I am by no means a fashion maven. I’m not really sure what a fashion maven even is, but I know I’m not one. As I write this, I’m wearing my everyday clothes: t-shirt (Walt Disney World ‘06), jeans (Wranglers, from K- or Wal- or some other Mart), white socks, slip-on Skechers. Until my son made the switch to jeans, his mom would always get a good laugh on the days I dressed him (why doesn’t a blue cotton tee go with a  pair of green basketball shorts, I’d like to know). I have only two fashion rules: no bluetooth earpieces (someday you’ll  be subjected to my rant about those technological monstrosities and the clowns who wear them in public), and remember to wear underwear on karate nights.

If I’ve never mentioned this before, my son Cameron stays with me on alternate weeks. I live literally within three minutes of my ex’s house, so it’s no big deal for me to get Cam to his bus stop on school days.

There is a kid that catches the bus at his stop that, no matter what kind of mood I wake up in, makes me literally laugh out loud when I see him.

The kid’s parent doesn’t make me LOL; in fact just the opposite. This moron brings his/her (their vehicle, an SUV roughly the size of Montana, has tinted windows, so I’ve never been able to see whether it’s Mom or Dad who drops him off) son to the bus stop every morning – God forbid he has to walk for 5 or 10 minutes like everyone else to get there – and in order to see when the bus is coming, parks their gas-guzzling behemoth on what most would consider the wrong side of the street. About this far from the corner. And there is a huge bush at the corner at the street. The first time I came around the corner when this mindless moron was parked there, I almost hit them head-on. Not that I was traveling at an excessive speed, but this jerk was parked right behind the bush where I couldn’t see until I came around the corner. Since then, every time I turn that corner, I have to stop and try to look around this Bozo to see if another car….or more importantly, one of the other schoolkids…is coming up the street. This happens on a daily basis during the weeks when I take Cam to the bus stop, but this loser is completely oblivious to the fact that they’re posing a potential threat to other drivers and pedestrians.

I think it may be that they want to keep their son out of sight for as long as possible, though.

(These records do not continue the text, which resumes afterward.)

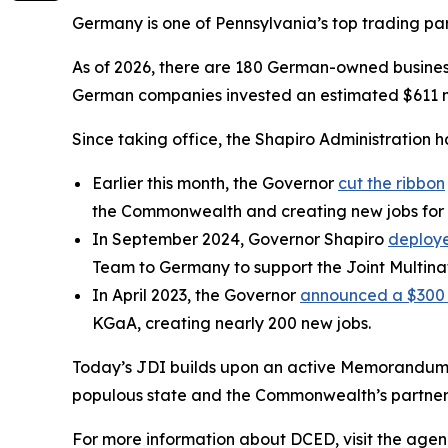
Germany is one of Pennsylvania’s top trading partn
As of 2026, there are 180 German-owned business
German companies invested an estimated $611 mi
Since taking office, the Shapiro Administration 
Earlier this month, the Governor
cut the ribbon
the Commonwealth and creating new jobs for 
In September 2024, Governor Shapiro
deploye
Team to Germany to support the Joint Multinat
In April 2023, the Governor
announced a $300 m
KGaA, creating nearly 200 new jobs.
Today’s JDI builds upon an active Memorandum 
populous state and the Commonwealth’s partner 
For more information about DCED, visit the agen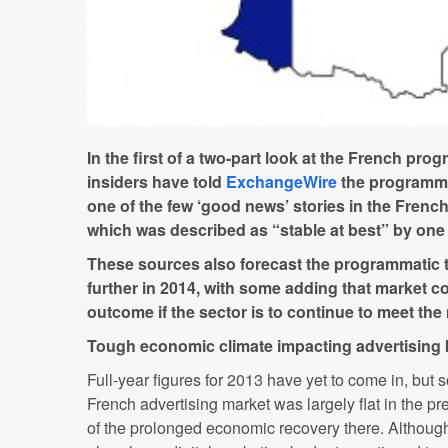
In the first of a two-part look at the French pro
insiders have told
ExchangeWire
the programma
one of the few ‘good news’ stories in the French
which was described as “stable at best” by one
These sources also forecast the programmatic t
further in 2014, with some adding that market con
outcome if the sector is to continue to meet the
Tough economic climate impacting advertising
Full-year figures for 2013 have yet to come in, but 
French advertising market was largely flat in the p
of the prolonged economic recovery there. Althoug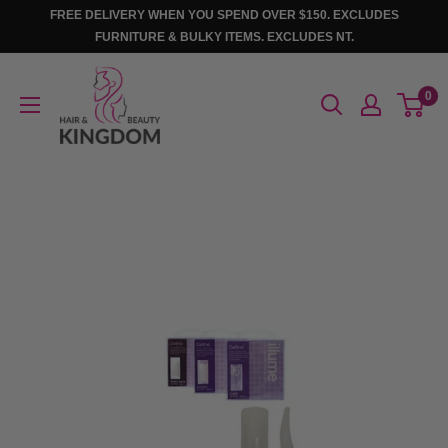
Skip
FREE DELIVERY WHEN YOU SPEND OVER $150. EXCLUDES
to
FURNITURE & BULKY ITEMS. EXCLUDES NT.
content
Hair
0
And
Beauty
Kingdom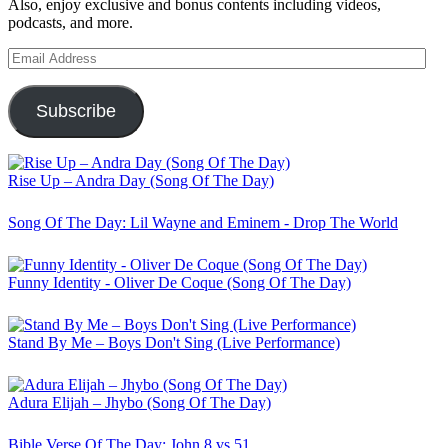
Also, enjoy exclusive and bonus contents including videos,
podcasts, and more.
Email
Address
Subscribe
Rise Up – Andra Day (Song Of The Day)
Song Of The Day: Lil Wayne and Eminem - Drop The World
Funny Identity - Oliver De Coque (Song Of The Day)
Stand By Me – Boys Don't Sing (Live Performance)
Adura Elijah – Jhybo (Song Of The Day)
Bible Verse Of The Day: John 8 vs 51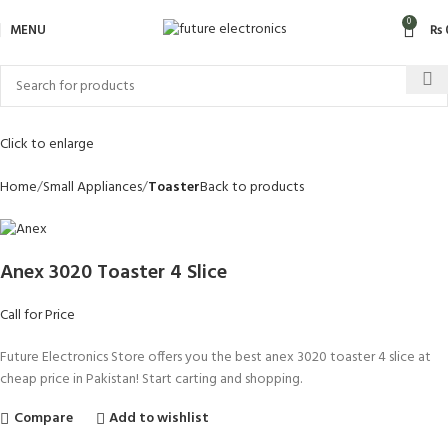
0
MENU
₨
Click to enlarge
Home
Small Appliances
Toaster
Back to products
Anex 3020 Toaster 4 Slice
Call for Price
Future Electronics Store offers you the best anex 3020 toaster 4 slice at
cheap price in Pakistan! Start carting and shopping.
Compare
Add to wishlist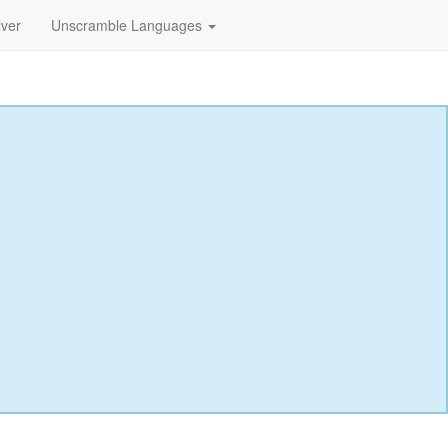
lver
Unscramble Languages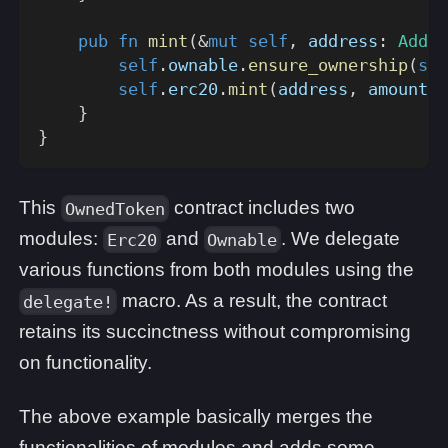
pub
fn
mint
(
&
mut
self
,
 address
:
Addre
self
.
ownable
.
ensure_ownership
(
sel
self
.
erc20
.
mint
(
address
,
 amount
)
;
}
}
This
contract includes two
OwnedToken
modules:
and
. We delegate
Erc20
Ownable
various functions from both modules using the
macro. As a result, the contract
delegate!
retains its succinctness without compromising
on functionality.
The above example basically merges the
functionalities of modules and adds some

The first time I saw this kid get out of the vehicle, I was stunned, because at the Parent Night Orientation I went to, the principal specifically mentioned that the Dress Code forbids students showing up to school in this manner. Even the Student Handbook proclaims that not permitted, under threat of disciplinary action, is the “wearing articles of clothing in which undergarments are deliberately exposed to view.”

Yes, friends, this kid, looking to be about 15, white and nerdy, pulls down the back of his pants so that his ass hangs out.

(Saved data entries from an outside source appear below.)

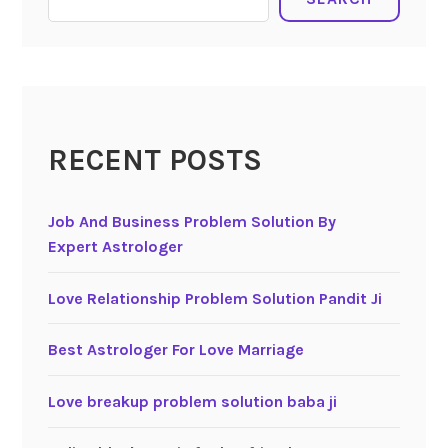
RECENT POSTS
Job And Business Problem Solution By
Expert Astrologer
Love Relationship Problem Solution Pandit Ji
Best Astrologer For Love Marriage
Love breakup problem solution baba ji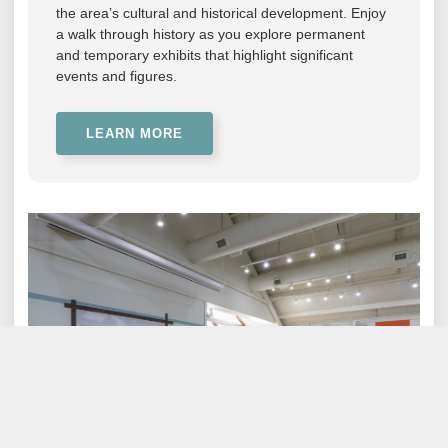
the area’s cultural and historical development. Enjoy
a walk through history as you explore permanent
and temporary exhibits that highlight significant
events and figures.
LEARN MORE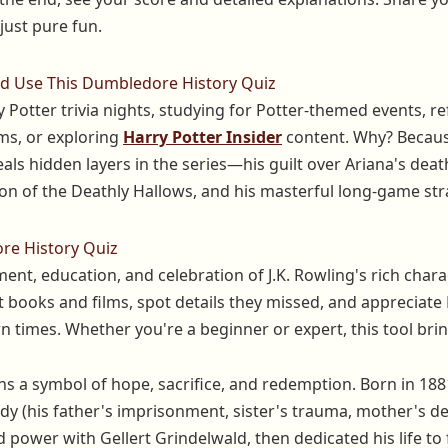
ust pure fun.
 Use This Dumbledore History Quiz
 Potter trivia nights, studying for Potter-themed events, 
ms, or exploring
Harry Potter Insider
content. Why? Becau
als hidden layers in the series—his guilt over Ariana's deat
ion of the Deathly Hallows, and his masterful long-game st
re History Quiz
ent, education, and celebration of J.K. Rowling's rich char
t books and films, spot details they missed, and appreciat
 times. Whether you're a beginner or expert, this tool brin
 a symbol of hope, sacrifice, and redemption. Born in 188
y (his father's imprisonment, sister's trauma, mother's dea
 power with Gellert Grindelwald, then dedicated his life to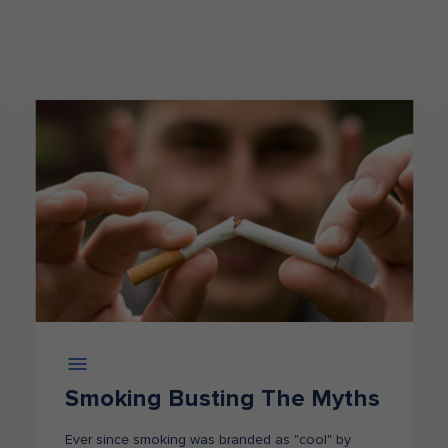
Smoking Busting The Myths
Ever since smoking was branded as "cool" by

Now, I’ve never really understood the appeal of this particular fashion trend. When I was 15, if any square-inch of my Fruit-of-the-Looms was visible to the public, I would be devastatingly humiliated. Why the hell is it considered cool to have your ass hanging out of your pants?

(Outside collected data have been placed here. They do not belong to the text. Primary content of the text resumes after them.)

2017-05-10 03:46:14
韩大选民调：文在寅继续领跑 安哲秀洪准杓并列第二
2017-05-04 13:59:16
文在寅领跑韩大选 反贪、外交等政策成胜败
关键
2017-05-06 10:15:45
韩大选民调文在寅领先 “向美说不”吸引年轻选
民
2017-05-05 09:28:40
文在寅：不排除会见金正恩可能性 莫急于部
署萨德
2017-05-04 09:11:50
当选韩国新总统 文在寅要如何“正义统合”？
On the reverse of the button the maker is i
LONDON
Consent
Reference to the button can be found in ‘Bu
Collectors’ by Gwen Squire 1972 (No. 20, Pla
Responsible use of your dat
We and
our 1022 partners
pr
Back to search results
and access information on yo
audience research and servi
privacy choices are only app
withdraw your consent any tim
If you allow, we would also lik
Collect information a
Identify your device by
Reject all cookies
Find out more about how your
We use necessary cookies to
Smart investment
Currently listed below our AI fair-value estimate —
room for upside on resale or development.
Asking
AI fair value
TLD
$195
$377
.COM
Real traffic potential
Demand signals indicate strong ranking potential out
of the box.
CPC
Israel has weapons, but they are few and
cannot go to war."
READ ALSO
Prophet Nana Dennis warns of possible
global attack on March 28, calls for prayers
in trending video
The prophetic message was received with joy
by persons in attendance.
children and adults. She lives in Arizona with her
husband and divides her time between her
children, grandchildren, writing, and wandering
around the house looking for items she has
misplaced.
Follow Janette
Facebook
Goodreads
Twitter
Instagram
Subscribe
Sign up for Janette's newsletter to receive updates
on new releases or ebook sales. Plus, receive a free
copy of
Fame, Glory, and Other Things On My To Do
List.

When I first saw this kid, it was still nice weather out, and he was wearing oversized basketball shorts. I wondered at the time how he was going to keep his street cred when it turned cold out. When the weather started turning, he stuck with the shorts, but eventually he had to turn to sweatpants. Which, of course, were pulled down in the back to expose his boxers.

This morning, for example, it was 11 degrees out…minus 1 wind chill…when I took Cameron to the bus stop. The SUV was parked in the usual spot, I almost head-on-ed it, blah blah. The bus came, the kid got out of the SUV, his ass hanging out. As I mentioned, it was frostbite-cold out, and instead of pulling his pants up, this work-of-art pulled his jacket down to cover himself up. Amazing!

What’s more amazing is that he even gets this far dressed as he is. As a father, I can’t imagine letting my son go out in public like that. I’d be concerned that he’d never get a girlfriend, and on top of that, get the shit beat out of him on a regular basis. From experiences with my ex, I can’t imagine a mother letting her son go to school without looking like it’s Picture Day.

Seriously, what parent could watch their son walk to catch the bus with his ass hanging out and think, “I’m so proud of that kid!”?

I see that President Obama has said that “Brothers should pull up their pants.” I hope to the fashion god that brothers of all colors are listening.

One thought on “I See London, I See France…

  1. As a teenage girl subjected to these eyesores everyday, I totally agree with you- guys, this is NOT SEXY!!!! You look like you can’t dress yourselves. Perhaps a smirk and a raised eyebrow would give the kid some guidance?? (We can only hope.)